I learned this at Uni, BTW – we had a German lecturer who never failed to tell us how much better our system was because of this.

It’s not that simple. Germany’s standard of proof is quite abstractly defined, but still favours the defendant. On the other hand France, which is a civil law system employing inquisitorial trials for criminal proceedings does use the “beyond reasonable doubt” standard.

Adding to the complexity, the Police in various countries have different standards for when they can investigate someone, and in Germany it’s apparently quite strict.

Lecturer was probably getting his wires crossed a bit, because civil and common law both have dual meanings in legal parlance.

Also in some jurisdictions the process begins adversarial but if the judge isn’t impressed he can ask questions, do independent research and so on. I believe Honkaz does this but law school was over 10 years ago so now I might be the one with crossed wires now.

Still, it’s a good idea. The winner shouldn’t always be the guy with the better lawyer.

c_c™ 10:08 pm 14 Nov 13

miz said :

Deref, you don’t want the inquisitorial system. Really. The test of guilt is way lower, namely ‘the balance of probabilities’. At least, and for all its faults, we have the ‘beyond reasonable doubt’ test. I know which one I’d go for if I was charged with an offence.
I learned this at Uni, BTW – we had a German lecturer who never failed to tell us how much better our system was because of this.

It’s not that simple. Germany’s standard of proof is quite abstractly defined, but still favours the defendant. On the other hand France, which is a civil law system employing inquisitorial trials for criminal proceedings does use the “beyond reasonable doubt” standard.

Adding to the complexity, the Police in various countries have different standards for when they can investigate someone, and in Germany it’s apparently quite strict.

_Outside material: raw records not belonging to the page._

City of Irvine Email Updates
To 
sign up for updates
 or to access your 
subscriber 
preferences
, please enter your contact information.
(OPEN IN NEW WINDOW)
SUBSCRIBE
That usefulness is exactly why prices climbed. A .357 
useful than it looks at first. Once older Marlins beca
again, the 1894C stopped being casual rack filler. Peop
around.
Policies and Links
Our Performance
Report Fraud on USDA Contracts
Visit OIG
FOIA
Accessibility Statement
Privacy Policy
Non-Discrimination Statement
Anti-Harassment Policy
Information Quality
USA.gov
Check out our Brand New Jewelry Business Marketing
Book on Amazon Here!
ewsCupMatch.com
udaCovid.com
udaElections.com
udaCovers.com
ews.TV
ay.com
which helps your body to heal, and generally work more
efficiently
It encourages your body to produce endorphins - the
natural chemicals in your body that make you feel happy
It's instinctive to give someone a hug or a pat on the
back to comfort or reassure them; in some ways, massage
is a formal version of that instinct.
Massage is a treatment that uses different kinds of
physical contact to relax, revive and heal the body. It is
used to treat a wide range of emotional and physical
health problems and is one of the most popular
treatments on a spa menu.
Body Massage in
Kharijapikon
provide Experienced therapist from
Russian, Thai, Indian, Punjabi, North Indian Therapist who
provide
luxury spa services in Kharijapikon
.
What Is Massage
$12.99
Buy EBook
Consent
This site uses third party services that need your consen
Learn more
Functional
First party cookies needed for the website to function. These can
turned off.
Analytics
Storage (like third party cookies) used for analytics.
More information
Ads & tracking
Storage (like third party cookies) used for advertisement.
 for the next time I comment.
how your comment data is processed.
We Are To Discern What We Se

Lecturer was probably getting his wires crossed a bit, because civil and common law both have dual meanings in legal parlance.

miz 8:26 pm 14 Nov 13

Deref, you don’t want the inquisitorial system. Really. The test of guilt is way lower, namely ‘the balance of probabilities’. At least, and for all its faults, we have the ‘beyond reasonable doubt’ test. I know which one I’d go for if I was charged with an offence.
I learned this at Uni, BTW – we had a German lecturer who never failed to tell us how much better our system was because of this.